NEW YORK, May 19, 2015—Morningstar Credit Ratings, LLC today assigned its ‘MOR CS2’ commercial mortgage primary servicer ranking and affirmed its ‘MOR CS1’ commercial mortgage special servicer ranking for C-III Asset Management, LLC. The forecast for both rankings is Stable. The commercial mortgage primary and special servicer rankings are based on the following factors:

Primary Servicing:

  • Depth of experience as a primary servicer: C-III has a lengthy history as a primary servicer.
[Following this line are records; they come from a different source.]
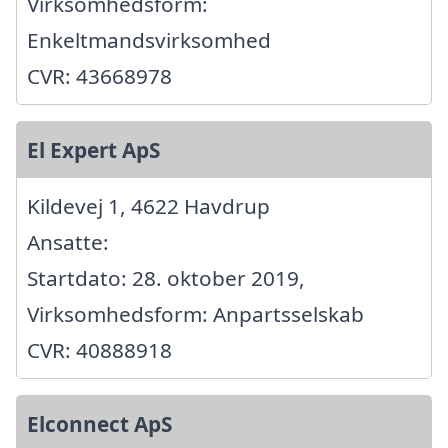
Virksomhedsform:
Enkeltmandsvirksomhed
CVR: 43668978
El Expert ApS
Kildevej 1, 4622 Havdrup
Ansatte:
Startdato: 28. oktober 2019,
Virksomhedsform: Anpartsselskab
CVR: 40888918
Elconnect ApS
Though C-III’s primary servicing portfolio of agency assets, which were serviced for Hunt Mortgage Group, was transferred to KeyBank earlier this year and resulted in a significant decrease in C-III’s overall primary servicing volume, Morningstar believes C-III has the depth of experience necessary to provide complex, high-touch servicing for third-party clients.
  • Highly automated technology platform: C-III uses the most recent version of McCracken’s Strategy servicing system, which is integrated with its surveillance and asset management systems.
  • Sufficient workload capacity: Morningstar believes C-III has appropriate staffing to offset any operational effects related to attrition resulting from the transfer of agency assets to KeyBank.
  • Strong management and professional depth: In Morningstar’s view, C-III continues to operate with highly experienced management and professional staff.
  • Investor-reporting expertise: Morningstar maintains a favorable view of C-III’s responsiveness to information requests and its ability to provide accurate and timely reporting. Employees outside the investor reporting team perform quality control over investor-reporting functions to ensure accuracy.
  • Extensive audit program: C-III’s independent internal audit program includes a quarterly examination of a broad range of loan administration and portfolio management processes, supplemented with performance monitoring activities embedded in the company’s daily workflow. The most recent audit results provided to Morningstar were satisfactory.
  • In-depth monitoring of collateral performance: Morningstar believes C-III’s portfolio management, surveillance, and special requests teams demonstrate best practices by monitoring the watchlist for asset-level collateral performance, loan covenant compliance, and borrower requests.
     

Special Servicing:

  • Highly experienced senior management and asset management teams: C-III’s asset management teams are experienced in managing complex distressed assets.
  • Accurate and timely reporting: Morningstar has a favorable view of C-III’s capabilities to provide accurate and timely reporting, its responsiveness to information requests, and the quality of its asset-level reporting.
  • Excellent recovery results with challenging assets: During 2014, C-III resolved a high percentage of loans and real estate-owned (REO) assets held in its inventory while achieving successful net recoveries on loan and REO liquidations.
  • Extensive audit function covering asset management practices: C-III’s extensive audit practices comprise not only regulatory attestations, but also monthly and quarterly self-administered, independent, internal audits that test special servicing compliance with pooling and servicing agreements as well as C-III’s own policies and procedures.
  • Highly transparent asset resolution practices and sound conflict-of-interest management: Morningstar has a positive view of C-III’s continued efforts to work with industry participants concerning investor reporting, resolution disclosures, and the effect of change-of-control transfer events on servicing. Morningstar believes C-III transparently discloses potential conflicts of interest to outside parties, as demonstrated by its continuous presentations to the investor/research analyst community. C-III is affiliated with the controlling bondholder class on certain commercial mortgage-backed securities (CMBS) transactions for which it is the named special servicer. Although C-III, through its affiliate, has exercised its option to purchase certain loans out of CMBS trusts and continues to use affiliated entities in the liquidation of some assets, Morningstar believes C-III’s recovery results indicate that the company has minimized realized losses to affected trusts. C-III continues to fully disclose the rationale behind its business decisions that substantiate the exercise of such asset purchase options and use of affiliates to CMBS trustees, rating agencies, investors, research analysts, and other interested parties.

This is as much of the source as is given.